Q. Can you talk about the scope of the opioid challenge for churches?

"We know it can be messy but we're willing to walk alongside you," Eastern Hills Wesleyan Church Pastor Pat Jones says to individuals and families faced with addiction.

I've been in ministry 35 years and I don't remember a time like this. I'm hearing stories about people taking out second mortgages to put their kids through rehab, or having friends who've been to rehab four times and the child has been in jail, and they just don't know what to do anymore. There is a feeling of powerlessness that this thing has gotten families so bad that they don't know how to help, and that the addicts don't know what to do, either. For those who have started the journey and flopped, I think there's guilt, shame and all kinds of things. The stress level on families I'm hearing as I've walked alongside folks is that there is declining health among older parents who are facing this, too.

Q. Why did you decide to host these services?
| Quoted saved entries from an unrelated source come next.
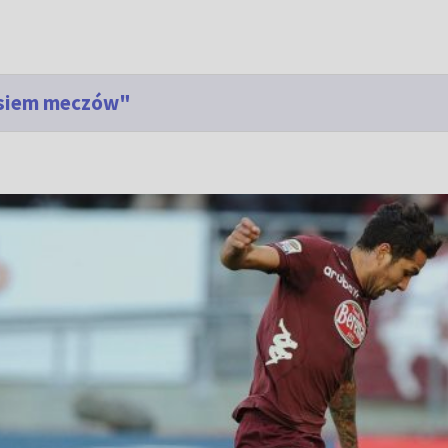
 osiem meczów"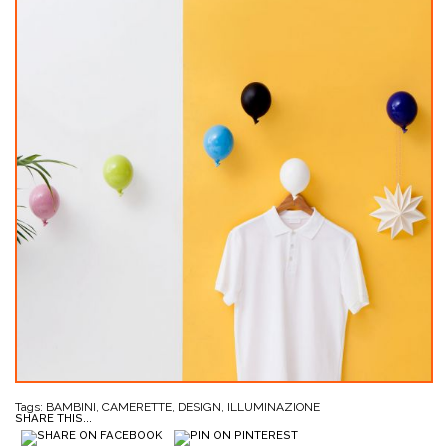
Tags:
BAMBINI
,
CAMERETTE
,
DESIGN
,
ILLUMINAZIONE
SHARE THIS...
We were praying over how we can touch our community and one of the things that kept coming up was the deep need to address addiction. We have several folks that are going through recovery or have lost loved ones. Our children's director said during one of our discussions … that during the past year her son has lost eight friends from either high school or college to overdoses. We realize how rampant it's been.
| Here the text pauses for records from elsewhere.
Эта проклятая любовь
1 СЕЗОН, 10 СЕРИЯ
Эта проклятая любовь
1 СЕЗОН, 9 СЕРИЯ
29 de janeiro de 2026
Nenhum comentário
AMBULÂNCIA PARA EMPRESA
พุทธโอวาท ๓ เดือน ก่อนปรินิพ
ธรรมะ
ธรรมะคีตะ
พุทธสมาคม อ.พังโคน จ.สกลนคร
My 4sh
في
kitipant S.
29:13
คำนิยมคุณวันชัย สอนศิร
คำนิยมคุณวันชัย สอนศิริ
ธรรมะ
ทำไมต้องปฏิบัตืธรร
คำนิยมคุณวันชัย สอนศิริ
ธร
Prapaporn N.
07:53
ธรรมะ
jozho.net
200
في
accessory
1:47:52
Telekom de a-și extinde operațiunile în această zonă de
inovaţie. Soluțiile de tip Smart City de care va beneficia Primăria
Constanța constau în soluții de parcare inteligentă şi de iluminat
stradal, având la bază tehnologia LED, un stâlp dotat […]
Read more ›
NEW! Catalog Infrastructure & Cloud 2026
As a part of these services, we're going to have some recorded testimonies. One is from somebody who just came out of a rehab and is on the path to recovery. Another is in our Celebrate Recovery program and has celebrated their two-year anniversary. Patty Clune is going to give her testimony about what happened to her sister and why that's a motivating force for her to try to help others. We will have resource tables including for Teen Challenge, In His Name Outreach, Total Freedom, Celebrate Recovery, Kids Escaping Drugs, Christian Counseling Ministries of Western New York, and the Erie County Department of Health.

Q. How big is the congregation, and how diverse?

Our average weekly attendance is around 1,200 to 1,300. We do have a wide diversity from African-American to Hispanic to immigrant families from Albania, Ukraine and Peru … within the congregation but we're majority white. That reflects our area. We say when it comes to this and other issues that the Up and Outers are just as lost as the Down and Outers. While maybe the issues are not as economic as they are for some of the folks in the city, people are people. There's broken relationships, whether you talk marriages or between parents and kids. There's the same stresses over jobs, and drug and alcohol addiction is just as high among Up and Outers as it is among Down and Outers.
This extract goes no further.